昭和24年(1949).1.13〔中3(満14〜15歳)ら2人組が遊びのため8件の放火〕
 東京都文京区で、中学3年生(16)と少年(16)の2人が13日夜から連続8件の放火をして、29日に捕まった。普通の遊びに飽きて放火を思いついたもの。窃盗の補導歴がある。


昭和24年(1949).1.19〔18歳が毒殺未遂〕
 東京杉並区の工員(18)が友人の店員(18)と2人で遊興費稼ぎの店員が務める荒物商の一家3人を毒殺するつもりだったが怖くなったと自首してきた。2人を殺人未遂で検挙し、工員が工場から盗んだ青酸カリを押収した。


昭和24年(1949).2.3〔18歳が窃盗殺人〕
 東京新宿区の洋服店から泥棒が品物を運び出しているのを近所の高校3年生(19)が見つけて追い詰めたが逆にナイフで刺されて殺害された。

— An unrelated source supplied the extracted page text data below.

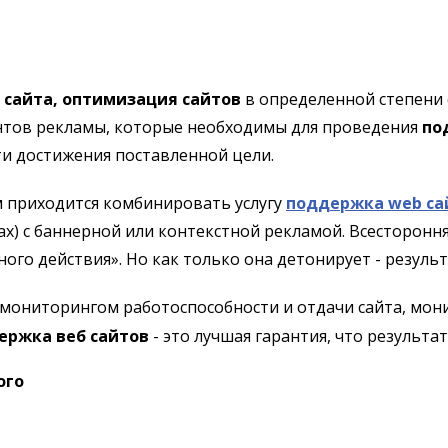
сайта, оптимизация сайтов
в определенной степени 
ентов рекламы, которые необходимы для проведения
по
ти достижения поставленной цели.
м приходится комбинировать услугу
поддержка web са
х) с баннерной или контекстной рекламой. Всесторонн
о действия». Но как только она детонирует - результ
 мониторингом работоспособности и отдачи сайта, мо
ержка веб сайтов
- это лучшая гарантия, что результ
ого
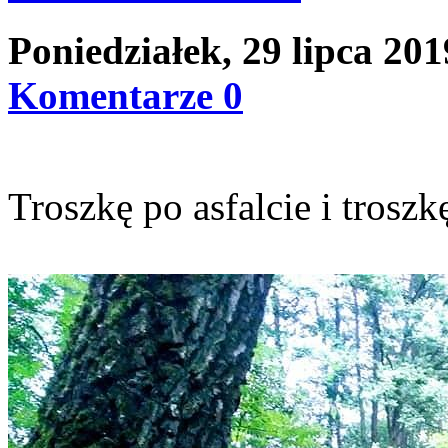
Poniedziałek, 29 lipca 20
Komentarze 0
Troszkę po asfalcie i troszkę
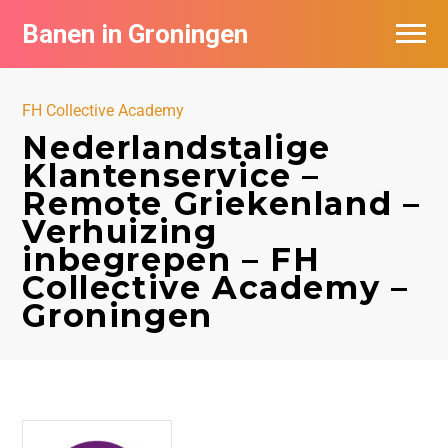
Banen in Groningen
Vacatures per bedrijf
FH Collective Academy
De populairste vacatures in Groningen
Nederlandstalige
Klantenservice –
Nieuwsbrief feed
Remote Griekenland –
Verhuizing
inbegrepen – FH
Collective Academy –
Groningen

ほかの住人によって犯人(18)は取り押さえられ、仲間の少年4人もすぐに逮捕された。5人組は余罪31件を自供した。


昭和24年(1949).2.12〔18歳(満16〜17歳)が知り合いを強盗殺人〕
 福島県郡山市で、無職(18)が市役所職員宅に行って、妻を「息子さんが用があるから」と連れ出して海軍ナイフで滅多切りにして殺害、また市役所職員宅に戻ってナイフで主人を脅して千円を強奪、足りないので服もよこせと要求したが、主人が逃げたので追っかけて顔などを滅多刺しにして重傷を負わせ逃走、すぐに逮捕された。この家にはよく出入りしてこづかいなどももらっていた。取調べにも反省の色はまったくなく、刑事からもらったタバコを吹かしながら、ズボンを買うための金が欲しくて前から殺すことを計画していたと自供。大工の長男。

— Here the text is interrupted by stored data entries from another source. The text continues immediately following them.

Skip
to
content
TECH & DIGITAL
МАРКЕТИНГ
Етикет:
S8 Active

昭和24年(1949).2.20〔高3(満17〜18歳)ら6人組が万引き団〕
 福島県若松市で、県立高校3年生(19)が古着屋で上着を万引きして逃走、すぐに逮捕された。「かっぱらいの天才、われらの悪党王香具師の親分」と裏に書かれた同級生の写真6枚を所持しており、仲間が店主の気をそらしている隙に万引きを繰り返していた。また、家から米2俵を盗んで売って現金千7百円を持っていた。この年の銀行員大卒初任給3千円。

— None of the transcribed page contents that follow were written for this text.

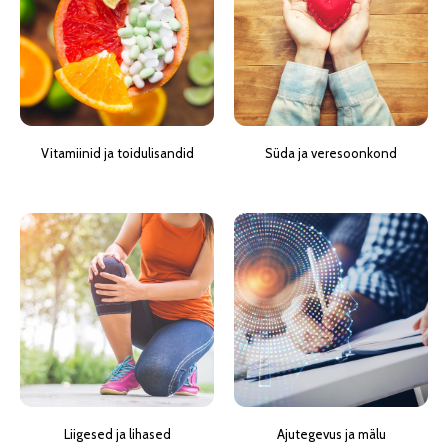
Vitamiinid ja toidulisandid
Süda ja veresoonkond
Liigesed ja lihased
Ajutegevus ja mälu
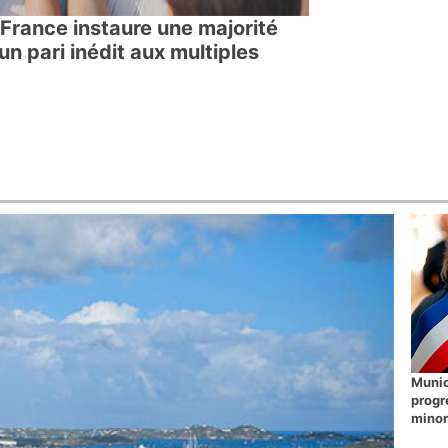
 France instaure une majorité
un pari inédit aux multiples
Munic
progr
minor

昭和24年(1949).3.1〔神田学生街での万引〕
 東京都千代田区神田学生街で、警視庁少年課は2.1〜3.1の1ヶ月で52人の万引学生を捕まえた。小学生21人、新制中高生30人。ほとんどが中流家庭で、小遣かせぎ、友人の万引きをみて金を出して買うのが馬鹿らしいなどの理由。本のほかに万年筆、ボールペン、グローブ、ローラースケートなど。


昭和24年(1949).3.5〔19歳ら夫婦が70件のスリ〕
 千葉県松戸市の男(21)とその内妻(19)がスリで捕まった。昨年10月から省線で70件。生活ぶりは豪華だった。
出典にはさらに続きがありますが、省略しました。